Keep G1 logging on always!! (almost no overhead)
G1 divides heap in small regions with a name: Eden, Survivor, Old regions and Homoungous which is a new region reserved for big objects.
G1 prepares Eden regions, application fills those regions. When Eden regions are full -> Young GC. You can have pointers from old region to new region.
The Remembered Set keeps which information about external objects pointing to objects in its region.
The JVM has a write barrier that tracks inter-region pointers updates. It happens when you launch object.field = <ref>
.
G1 Young Gen phases:
- stops the world
- the regions that will be subjects to collection
- root scanning
- updated remembered set
- process remembered set (understand actually which objects are alive in Eden)
- object copy (live objects copied to survivor/old regions)
- reference processing (soft, weak, phantom, final, jni weak references)
G1 Old Gen is scheduled when heap is 45% full.
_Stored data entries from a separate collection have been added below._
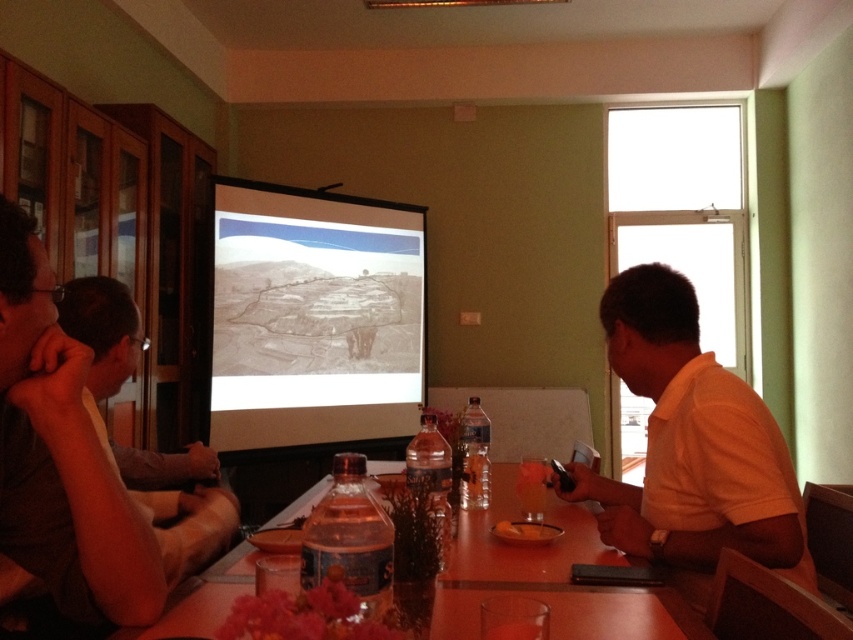 You are attending a presentation in the conference room and notice two items of the same color. The matte gray projector screen at center and the matte gray shirt at left. Which one is larger in size?

The matte gray projector screen at center is bigger than the matte gray shirt at left.

You are sitting at the table and want to see the presentation on the matte gray projector screen at center. However, the yellow matte bowl at center is blocking your view. Can you move the bowl to the side to get a clear view of the screen?

The matte gray projector screen at center is further to the viewer than the yellow matte bowl at center, so moving the yellow matte bowl at center to the side would allow you to see the screen clearly. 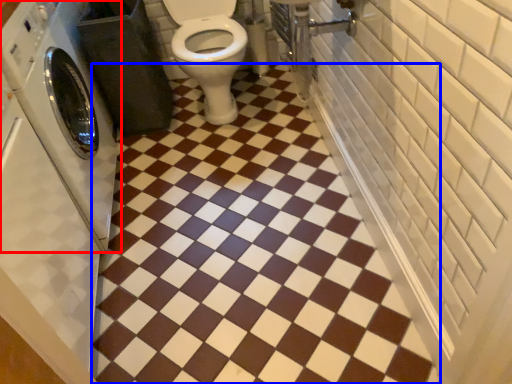 Question: Which of the following is the closest to the observer, washing machine (highlighted by a red box) or ceramic tile (highlighted by a blue box)?

Choices:
 (A) washing machine
 (B) ceramic tile

Answer: (A) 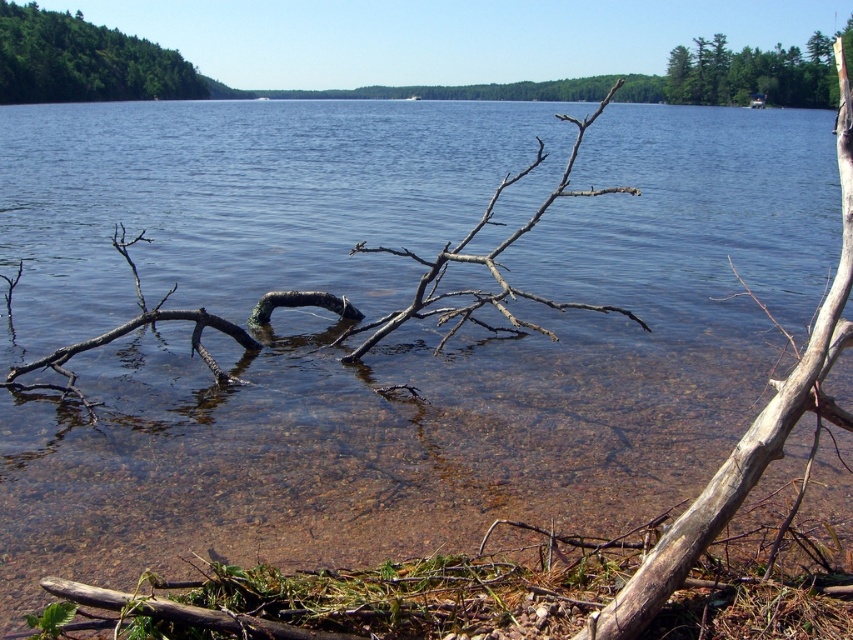 Question: Which point is closer to the camera?

Choices:
 (A) (367, 346)
 (B) (740, 77)

Answer: (A)

Question: Estimate the real-world distances between objects in this image. Which object is farther from the green leafy tree at upper right?

Choices:
 (A) brown rough branch at center
 (B) green leafy tree at upper left

Answer: (A)

Question: Is brown rough branch at center above green leafy tree at upper left?

Choices:
 (A) yes
 (B) no

Answer: (B)

Question: Which point is farther to the camera?

Choices:
 (A) brown rough branch at center
 (B) green leafy tree at upper right

Answer: (B)

Question: Is brown rough branch at center thinner than green leafy tree at upper left?

Choices:
 (A) no
 (B) yes

Answer: (B)

Question: Is brown rough branch at center smaller than green leafy tree at upper left?

Choices:
 (A) yes
 (B) no

Answer: (A) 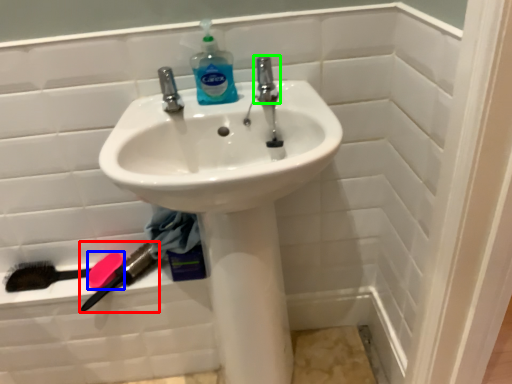 Question: Based on their relative distances, which object is nearer to brush (highlighted by a red box)? Choose from soap (highlighted by a blue box) and tap (highlighted by a green box).

Choices:
 (A) soap
 (B) tap

Answer: (A)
It's checked after young gc or humongous allocation.
G1 Old GC does only concurrent marking (using tri-color marking).
G1 uses Snapshot-at-the-beginning technique that basically use a write barrier B.c = null
and saves C as to be analyzed at the next remark because B.c = null
can consider c not more pointed by anyone but while marking, the application could do an assignment to c and G1 wouldn't know. Because of this, G1 works better if it has more space than need to retain floating garbage to get collected at the next cycle.
After this cleans up empty old regions (empty meaning that there is no pointer to it).
G1 deals with old regions that has some live reference in them in this way: it divides mixed old regions by 8, it takes those region, move live objects to another old region and clean this now that is full of garbage. It consider mixed regions to have only 5% of live objects (so moving them it's really quick).
You should avoid humongous allocations increasing heap size and region size. Find cause of WeakReferences (ThreadLocals, RMI and Third party libraries).
What is Pure Functional programming, and how it can improve our application testing?
Link to schedule Functional programming: functions are values and can be used as arguments and basically can be used as value. They are focused on evaluating expression (what we want to do, not how) and not executing instructions. In pure functional programming, every expression is pure, therefor it has referential transparency: an expression can be changed by its value without changing the behavior of a program:
sum: (int, int) -> int sum: a b = a + b sum 2 3 = 5 sum 2 3 = 5 // always the the same output given the same input
Testing pure code is far more easier because of referential transparency. Testing with functions can abstract much better the business logic. The secret is to separate the domain from the complexity of operations on the the edge of the domain. Also tests must be deterministic.
Property based testing means that generates a lot of random values with fixed properties that are invariant towards the tests. You use properties instead of assertions. Property based testing is easier with pure fp, because every time you generate the same property, you get the same output.
You should separates pure part from impure part. For pure parts you get unit testing and property testing, for impure part you get integration tests (impure parts are the one that communicates with a database for example).